In the complaint, Congious said she hadn’t made up her mind about putting in her two weeks’ notice and was only asking abut her options. Confused by the manager’s response, Congious kept pressing about what it meant, after which her managers called the police on her, she said. Congious then left the Whataburger.

In a press conference on Wednesday, the ex-employee said the situation made her feel discriminated against and she wants her story to create change for Black people in the workforce. For her, Black Lives Matter is a statement and there’s no political affiliation.

“I do have a 5-month-old baby and as he comes up in the world, I don’t want him to experience anything like this at all,” Congious said.

Whataburger says the woman will be paid for two weeks she was scheduled to work. The police were called because she made threats to management.

“Whataburger supports racial equality,” the statement read. “This is simply a matter of enforcing our uniform policy. Whataburger employees are provided company-issued masks that comply with our policy and adhere to CDC and local government guidance.”

Her lawyer is going with a discrimination case. He and Congious see it as a racial thing, not a matter of abiding by the dress code.

Smith, Congious’ lawyer, said “Federal and state law make it illegal to discriminate against an employee in the terms and conditions of their employment because of their race and color. We believe that’s what the evidence will show Whataburger did when they mistreated Ma’Kiya for wearing a ‘Black Lives Matter’ mask.”

There is a hiccup here, though, for Whataburger. The company’s mask policy doesn’t specifically address political statements. It simply reads “plain or work-appropriate patterned bandanas or other cloth material may be used to cover your nose and mouth.” Congious can quibble over the meaning of “work-appropriate”, I suppose. The face masks I see employees wearing at the Whataburger I go to is a simple orange face mask with the Whataburger logo on it. Obviously, the company makes available masks that coordinate with the uniforms.

The question is whether or not her supervisor acted because a white customer spoke up against the mask. Congious was working and already wearing the mask. She says she first wore the mask on July 31 and management didn’t say anything about it.
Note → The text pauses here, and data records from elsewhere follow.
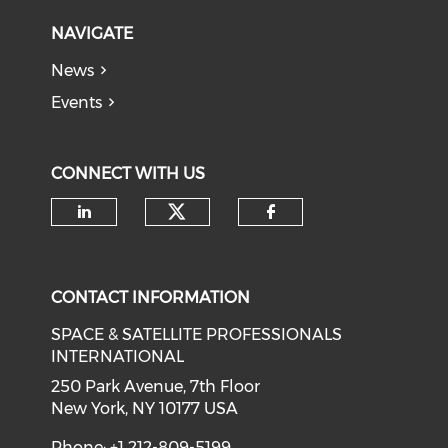
NAVIGATE
News
Events
CONNECT WITH US
Check our social medi
Check our social media on li
Check our soci
CONTACT INFORMATION
SPACE & SATELLITE PROFESSIONALS
INTERNATIONAL
250 Park Avenue, 7th Floor
New York, NY 10177 USA
Phone: +1 212-809-5199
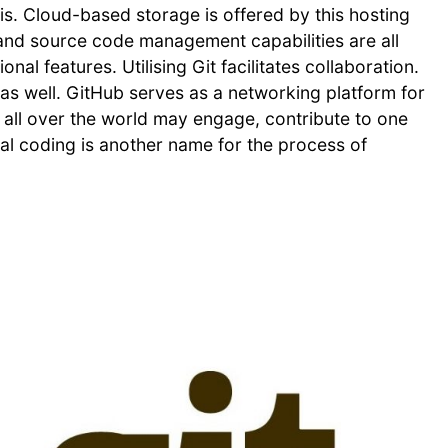
is. Cloud-based storage is offered by this hosting
 and source code management capabilities are all
al features. Utilising Git facilitates collaboration.
as well. GitHub serves as a networking platform for
 all over the world may engage, contribute to one
ial coding is another name for the process of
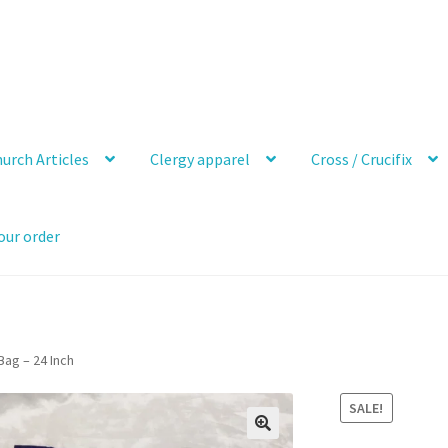
urch Articles
Clergy apparel
Cross / Crucifix
our order
Bag – 24 Inch
SALE!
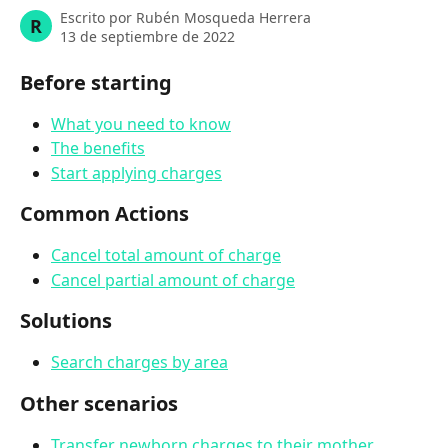
Escrito por
Rubén Mosqueda Herrera
R
13 de septiembre de 2022
Before starting
What you need to know
The benefits
Start applying charges
Common Actions
Cancel total amount of charge
Cancel partial amount of charge
Solutions
Search charges by area
Other scenarios
Transfer newborn charges to their mother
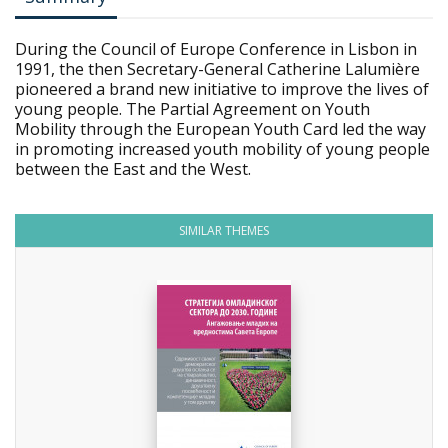
During the Council of Europe Conference in Lisbon in
1991, the then Secretary-General Catherine Lalumière
pioneered a brand new initiative to improve the lives of
young people. The Partial Agreement on Youth
Mobility through the European Youth Card led the way
in promoting increased youth mobility of young people
between the East and the West.
SIMILAR THEMES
The Whataburger is in a historically black part of town, according to reports. When the customer complained the following Monday, that is when the supervisor sat her down, along with other employees, and explained the mask policy. Her complaint says other employees have worn masks with a Gucci logo or the Mexican flag.
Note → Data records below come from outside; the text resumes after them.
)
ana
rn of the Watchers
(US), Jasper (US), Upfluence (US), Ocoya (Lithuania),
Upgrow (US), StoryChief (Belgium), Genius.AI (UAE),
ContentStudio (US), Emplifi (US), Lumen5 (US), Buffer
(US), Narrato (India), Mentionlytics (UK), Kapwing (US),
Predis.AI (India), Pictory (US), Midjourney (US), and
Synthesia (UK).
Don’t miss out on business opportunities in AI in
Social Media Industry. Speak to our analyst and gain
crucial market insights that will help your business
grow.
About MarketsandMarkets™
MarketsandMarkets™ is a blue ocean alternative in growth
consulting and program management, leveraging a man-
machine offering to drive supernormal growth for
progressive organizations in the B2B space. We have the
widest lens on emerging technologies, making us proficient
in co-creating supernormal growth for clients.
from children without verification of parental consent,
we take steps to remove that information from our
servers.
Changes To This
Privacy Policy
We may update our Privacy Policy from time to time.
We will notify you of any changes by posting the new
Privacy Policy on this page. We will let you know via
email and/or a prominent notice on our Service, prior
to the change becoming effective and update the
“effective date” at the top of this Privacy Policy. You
“Whataburger wants you to wear a mask that has no opinions whatsoever on them,” the manager said in a video recording taken by Congious. “You’re entitled to your personal opinions, that’s fine. But at Whataburger we don’t want to portray them because some people may be offended. This is a big business. … Whataburger doesn’t want to get into anything political because we’re just hamburgers and fries.”

The complaint lists five steps of action Whataburger and the public need to take.
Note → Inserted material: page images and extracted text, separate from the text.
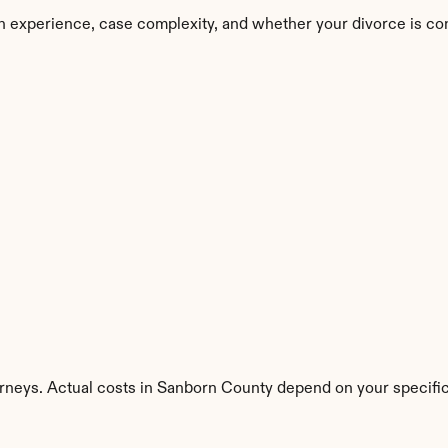
n experience, case complexity, and whether your divorce is co
orneys. Actual costs in Sanborn County depend on your specific 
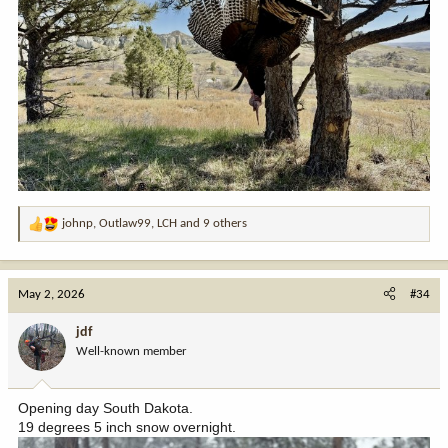
johnp
,
Outlaw99
,
LCH
and 9 others
R
e
a
c
May 2, 2026
#34
t
i
jdf
o
Well-known member
n
s
:
Opening day South Dakota.
19 degrees 5 inch snow overnight.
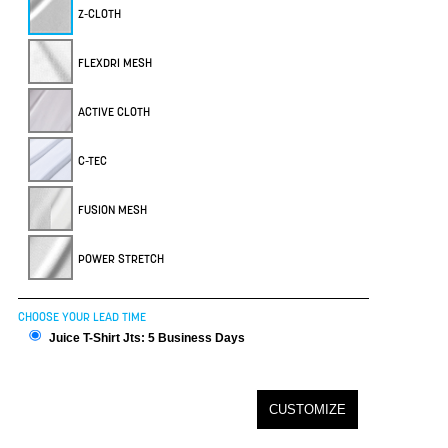
Z-CLOTH
FLEXDRI MESH
ACTIVE CLOTH
C-TEC
FUSION MESH
POWER STRETCH
CHOOSE YOUR LEAD TIME
Juice T-Shirt Jts: 5 Business Days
The public should boycott Whataburger for 90 days to see what actions the company takes to show that “Black Lives Matter.”
The company should allow Black Lives Matter masks.
The CEO should say “Black Lives Matter to Whataburger” on social media.
The company should provide more implicit bias training.
The company should celebrate Juneteenth starting next year.

The boycott is ridiculous and bullying a company into saying words on social media is cringe-worthy. Better training is doable, I suspect, and it wouldn’t be unusual for the company to celebrate Juneteenth, especially given the Texas history with that date. As the company statement says, though, if non-Whataburger slogans are part of the uniform, all slogans would have to be allowed. Dress codes are in place for a reason. They maintain peace in the workplace and, more importantly, don’t offend customers. The young woman may not think Black Lives Matter is a political statement but in today’s atmosphere, it is. It is a political movement, not just a warm and fuzzy statement. It doesn’t look like her own skin color had anything to do with this. It was the message on her mask.